● TASK OBJECTIVE:
Return the data below exactly, but only from the line containing "我们的节日丨端午音乐会：粽声伴乐曲" through the line containing "后勤基建处组织专项调研组，由处长李细平", with both of those lines included.

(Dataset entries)
══════

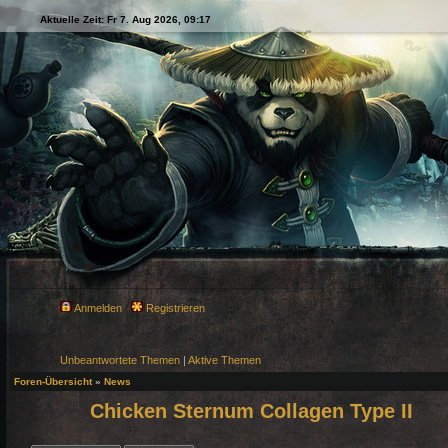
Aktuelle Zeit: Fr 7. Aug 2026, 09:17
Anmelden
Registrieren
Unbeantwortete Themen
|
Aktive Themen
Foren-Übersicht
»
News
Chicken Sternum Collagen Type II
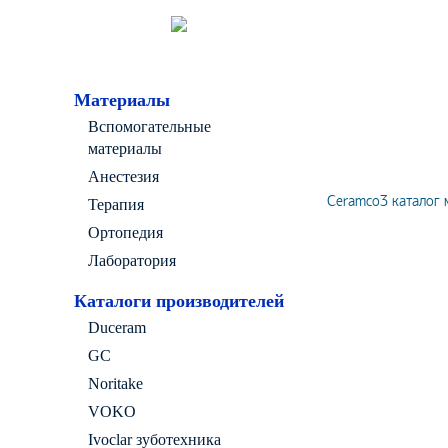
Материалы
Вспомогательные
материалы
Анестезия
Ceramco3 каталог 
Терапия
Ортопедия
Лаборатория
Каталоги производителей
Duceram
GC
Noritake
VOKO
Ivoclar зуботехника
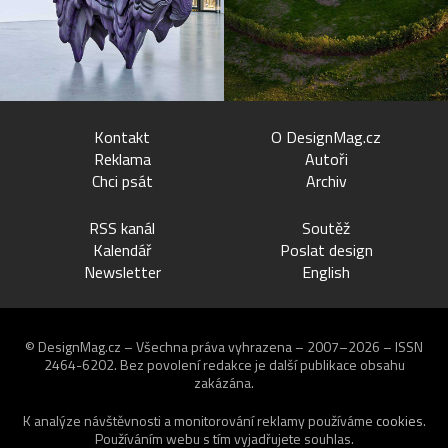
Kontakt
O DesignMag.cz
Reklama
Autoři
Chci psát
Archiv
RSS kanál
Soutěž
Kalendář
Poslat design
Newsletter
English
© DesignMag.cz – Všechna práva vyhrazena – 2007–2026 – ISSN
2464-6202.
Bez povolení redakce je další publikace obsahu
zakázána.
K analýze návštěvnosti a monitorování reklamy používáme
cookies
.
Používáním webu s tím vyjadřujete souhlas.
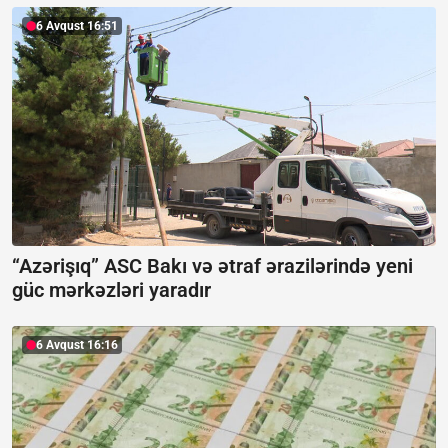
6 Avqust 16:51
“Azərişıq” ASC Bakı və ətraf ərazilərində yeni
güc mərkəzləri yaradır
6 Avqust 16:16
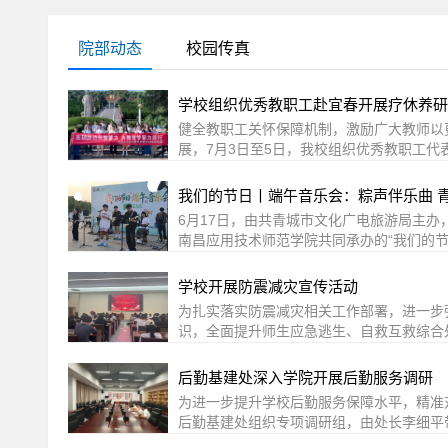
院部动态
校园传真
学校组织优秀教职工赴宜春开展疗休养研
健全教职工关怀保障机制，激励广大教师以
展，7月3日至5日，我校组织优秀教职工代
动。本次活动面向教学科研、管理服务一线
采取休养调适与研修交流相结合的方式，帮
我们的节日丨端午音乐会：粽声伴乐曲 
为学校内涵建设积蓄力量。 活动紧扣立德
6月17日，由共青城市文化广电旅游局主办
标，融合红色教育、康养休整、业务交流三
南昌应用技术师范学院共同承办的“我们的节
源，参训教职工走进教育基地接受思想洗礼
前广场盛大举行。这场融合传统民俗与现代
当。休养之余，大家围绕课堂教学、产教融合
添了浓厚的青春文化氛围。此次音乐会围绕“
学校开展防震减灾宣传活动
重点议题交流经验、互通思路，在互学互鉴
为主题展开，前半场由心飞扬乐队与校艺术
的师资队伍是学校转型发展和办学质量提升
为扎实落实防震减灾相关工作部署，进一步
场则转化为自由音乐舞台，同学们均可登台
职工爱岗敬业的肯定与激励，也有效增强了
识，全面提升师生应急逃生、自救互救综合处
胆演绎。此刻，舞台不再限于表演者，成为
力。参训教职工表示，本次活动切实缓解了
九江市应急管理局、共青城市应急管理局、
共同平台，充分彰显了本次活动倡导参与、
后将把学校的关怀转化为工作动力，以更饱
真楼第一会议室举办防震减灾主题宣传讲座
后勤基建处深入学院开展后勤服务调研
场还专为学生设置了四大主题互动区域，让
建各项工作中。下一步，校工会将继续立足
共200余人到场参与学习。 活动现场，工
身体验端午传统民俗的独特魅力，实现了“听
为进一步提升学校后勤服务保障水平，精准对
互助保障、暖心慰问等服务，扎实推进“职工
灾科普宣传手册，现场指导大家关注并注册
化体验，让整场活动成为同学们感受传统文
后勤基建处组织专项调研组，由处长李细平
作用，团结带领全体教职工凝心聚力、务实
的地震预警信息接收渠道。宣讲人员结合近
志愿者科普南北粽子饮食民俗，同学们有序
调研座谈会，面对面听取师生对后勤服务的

══════

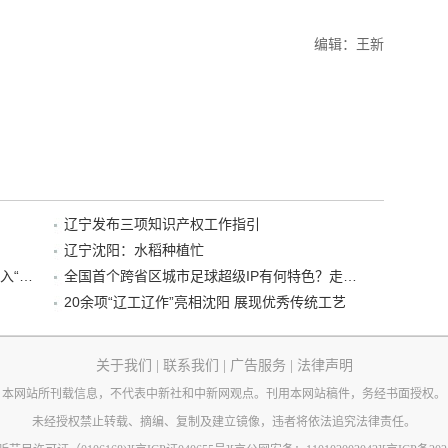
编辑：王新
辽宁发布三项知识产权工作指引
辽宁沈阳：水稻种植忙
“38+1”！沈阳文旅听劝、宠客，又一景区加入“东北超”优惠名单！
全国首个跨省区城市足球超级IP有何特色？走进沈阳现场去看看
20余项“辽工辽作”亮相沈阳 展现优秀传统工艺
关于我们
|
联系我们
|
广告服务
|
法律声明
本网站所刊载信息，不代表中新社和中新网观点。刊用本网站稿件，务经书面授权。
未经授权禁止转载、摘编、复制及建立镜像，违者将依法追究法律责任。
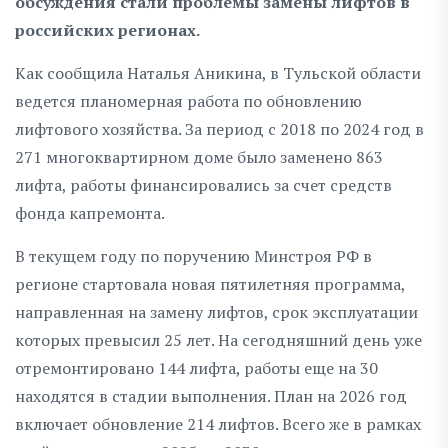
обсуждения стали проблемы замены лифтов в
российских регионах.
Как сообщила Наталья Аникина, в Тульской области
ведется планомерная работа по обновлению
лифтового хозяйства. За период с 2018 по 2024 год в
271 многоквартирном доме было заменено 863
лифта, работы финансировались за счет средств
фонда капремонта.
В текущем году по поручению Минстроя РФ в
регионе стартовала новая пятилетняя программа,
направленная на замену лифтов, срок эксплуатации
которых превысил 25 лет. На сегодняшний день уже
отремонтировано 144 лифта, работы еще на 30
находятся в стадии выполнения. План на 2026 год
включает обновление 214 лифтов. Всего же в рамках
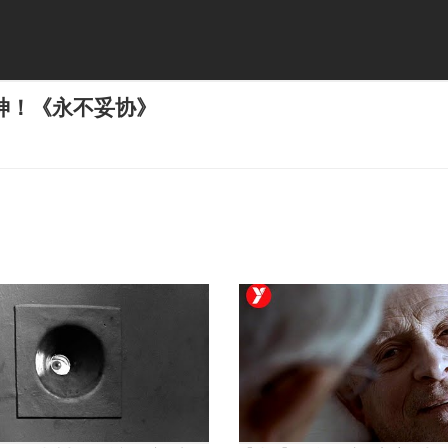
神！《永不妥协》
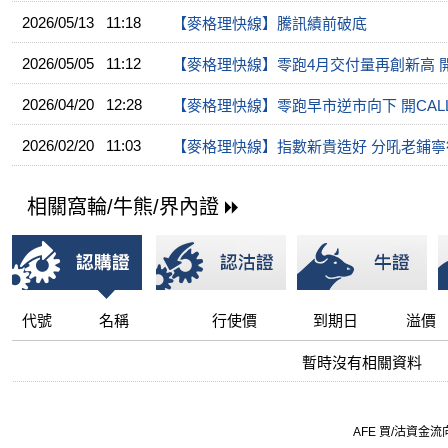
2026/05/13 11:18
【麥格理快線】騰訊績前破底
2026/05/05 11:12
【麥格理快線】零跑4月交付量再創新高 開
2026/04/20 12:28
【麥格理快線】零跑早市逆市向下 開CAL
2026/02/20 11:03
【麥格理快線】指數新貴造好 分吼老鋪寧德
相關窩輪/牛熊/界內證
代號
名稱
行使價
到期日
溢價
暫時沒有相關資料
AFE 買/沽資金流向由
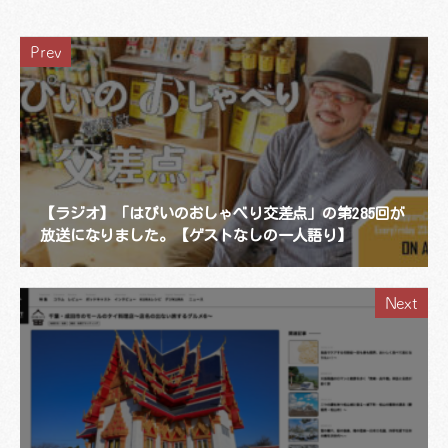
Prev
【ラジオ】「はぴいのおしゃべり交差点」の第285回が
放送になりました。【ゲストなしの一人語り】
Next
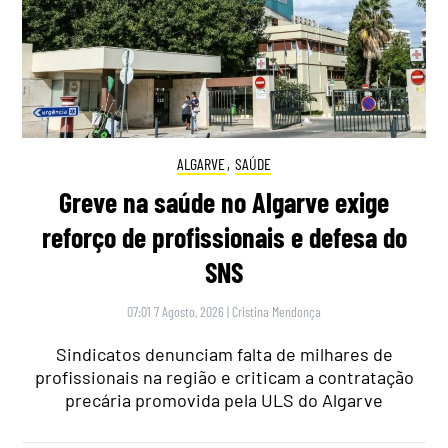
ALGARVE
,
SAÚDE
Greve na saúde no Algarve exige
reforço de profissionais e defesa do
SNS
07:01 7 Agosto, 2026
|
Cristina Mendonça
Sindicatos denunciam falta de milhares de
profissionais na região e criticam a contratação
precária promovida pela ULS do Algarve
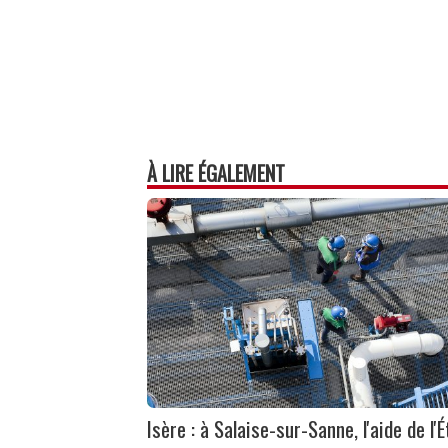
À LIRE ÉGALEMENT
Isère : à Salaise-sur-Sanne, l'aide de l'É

══════

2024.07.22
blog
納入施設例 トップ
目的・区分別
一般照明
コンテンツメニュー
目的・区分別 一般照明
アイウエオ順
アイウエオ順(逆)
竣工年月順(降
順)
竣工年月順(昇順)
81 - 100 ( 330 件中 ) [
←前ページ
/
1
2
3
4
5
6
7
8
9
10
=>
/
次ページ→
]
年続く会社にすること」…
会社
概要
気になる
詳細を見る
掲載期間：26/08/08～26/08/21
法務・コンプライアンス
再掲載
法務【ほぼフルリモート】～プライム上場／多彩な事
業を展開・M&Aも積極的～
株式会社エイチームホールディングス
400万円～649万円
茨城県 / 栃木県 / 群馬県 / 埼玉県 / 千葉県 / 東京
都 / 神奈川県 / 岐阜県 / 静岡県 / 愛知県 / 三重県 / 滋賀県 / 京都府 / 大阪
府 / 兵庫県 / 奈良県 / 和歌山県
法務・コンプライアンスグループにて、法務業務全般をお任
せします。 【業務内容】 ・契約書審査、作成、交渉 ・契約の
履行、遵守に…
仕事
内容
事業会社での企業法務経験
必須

══════

● RESULT OF THIS TASK:
我们的节日丨端午音乐会：粽声伴乐曲 
为学校内涵建设积蓄力量。 活动紧扣立德
6月17日，由共青城市文化广电旅游局主办
标，融合红色教育、康养休整、业务交流三
南昌应用技术师范学院共同承办的“我们的节
源，参训教职工走进教育基地接受思想洗礼
前广场盛大举行。这场融合传统民俗与现代
当。休养之余，大家围绕课堂教学、产教融合
添了浓厚的青春文化氛围。此次音乐会围绕“
学校开展防震减灾宣传活动
重点议题交流经验、互通思路，在互学互鉴
为主题展开，前半场由心飞扬乐队与校艺术
的师资队伍是学校转型发展和办学质量提升
为扎实落实防震减灾相关工作部署，进一步
场则转化为自由音乐舞台，同学们均可登台
职工爱岗敬业的肯定与激励，也有效增强了
识，全面提升师生应急逃生、自救互救综合处
胆演绎。此刻，舞台不再限于表演者，成为
力。参训教职工表示，本次活动切实缓解了
九江市应急管理局、共青城市应急管理局、
共同平台，充分彰显了本次活动倡导参与、
后将把学校的关怀转化为工作动力，以更饱
真楼第一会议室举办防震减灾主题宣传讲座
后勤基建处深入学院开展后勤服务调研
场还专为学生设置了四大主题互动区域，让
建各项工作中。下一步，校工会将继续立足
共200余人到场参与学习。 活动现场，工
身体验端午传统民俗的独特魅力，实现了“听
为进一步提升学校后勤服务保障水平，精准对
互助保障、暖心慰问等服务，扎实推进“职工
灾科普宣传手册，现场指导大家关注并注册
化体验，让整场活动成为同学们感受传统文
后勤基建处组织专项调研组，由处长李细平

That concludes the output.